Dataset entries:
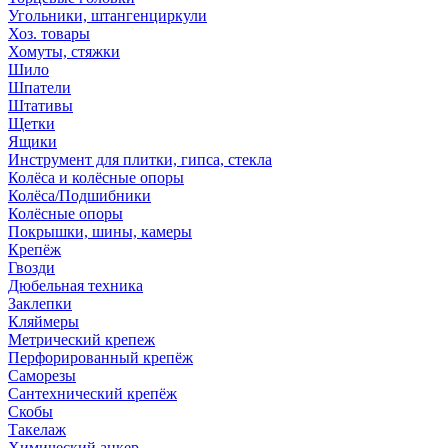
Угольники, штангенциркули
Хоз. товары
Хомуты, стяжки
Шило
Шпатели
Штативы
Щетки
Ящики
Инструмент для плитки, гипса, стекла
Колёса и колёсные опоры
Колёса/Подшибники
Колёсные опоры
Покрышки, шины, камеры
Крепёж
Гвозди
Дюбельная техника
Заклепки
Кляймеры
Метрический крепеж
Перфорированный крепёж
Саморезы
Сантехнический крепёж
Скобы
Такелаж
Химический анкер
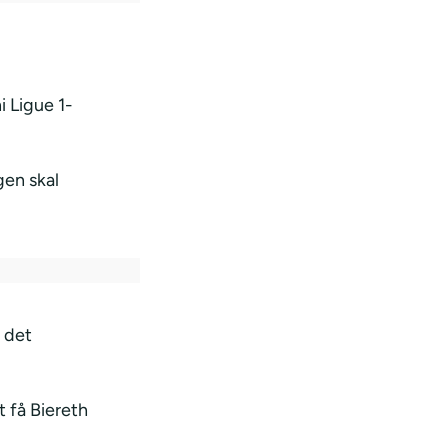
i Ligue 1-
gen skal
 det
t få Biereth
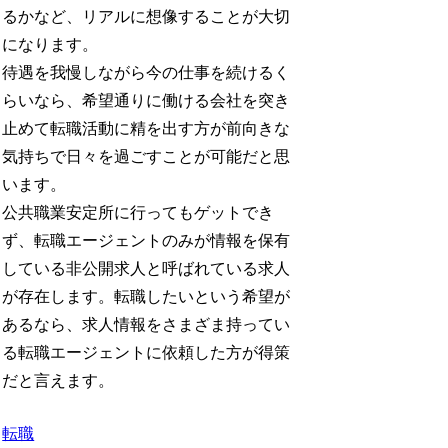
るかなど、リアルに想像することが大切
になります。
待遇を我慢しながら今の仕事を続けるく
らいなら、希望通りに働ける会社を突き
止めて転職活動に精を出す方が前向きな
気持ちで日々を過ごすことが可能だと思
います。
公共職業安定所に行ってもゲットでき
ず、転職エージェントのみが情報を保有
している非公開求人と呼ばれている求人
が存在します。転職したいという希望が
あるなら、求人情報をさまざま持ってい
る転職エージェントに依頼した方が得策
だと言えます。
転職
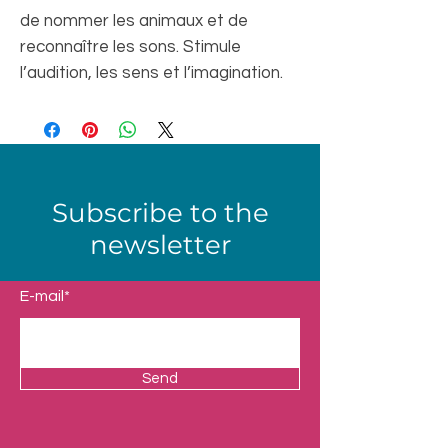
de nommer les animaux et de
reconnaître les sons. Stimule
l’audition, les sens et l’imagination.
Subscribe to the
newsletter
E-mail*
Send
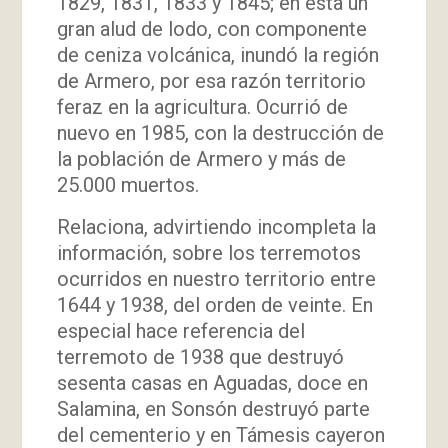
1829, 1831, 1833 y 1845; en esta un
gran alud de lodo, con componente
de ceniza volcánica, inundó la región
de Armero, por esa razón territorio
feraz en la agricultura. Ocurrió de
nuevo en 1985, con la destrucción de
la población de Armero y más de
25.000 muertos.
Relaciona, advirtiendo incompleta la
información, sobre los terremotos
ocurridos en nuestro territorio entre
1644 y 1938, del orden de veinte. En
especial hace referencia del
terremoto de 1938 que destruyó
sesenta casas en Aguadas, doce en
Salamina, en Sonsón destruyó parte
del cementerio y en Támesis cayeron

### Task requirements
The range to transcribe runs from the line holding "あるなら、求人情報をさまざま持ってい" through the final line of the data above; copy it exactly and exclude the pictures.

### Solution
あるなら、求人情報をさまざま持ってい
る転職エージェントに依頼した方が得策
だと言えます。
転職
de nommer les animaux et de
reconnaître les sons. Stimule
l’audition, les sens et l’imagination.
Subscribe to the
newsletter
E-mail*
Send
1829, 1831, 1833 y 1845; en esta un
gran alud de lodo, con componente
de ceniza volcánica, inundó la región
de Armero, por esa razón territorio
feraz en la agricultura. Ocurrió de
nuevo en 1985, con la destrucción de
la población de Armero y más de
25.000 muertos.
Relaciona, advirtiendo incompleta la
información, sobre los terremotos
ocurridos en nuestro territorio entre
1644 y 1938, del orden de veinte. En
especial hace referencia del
terremoto de 1938 que destruyó
sesenta casas en Aguadas, doce en
Salamina, en Sonsón destruyó parte
del cementerio y en Támesis cayeron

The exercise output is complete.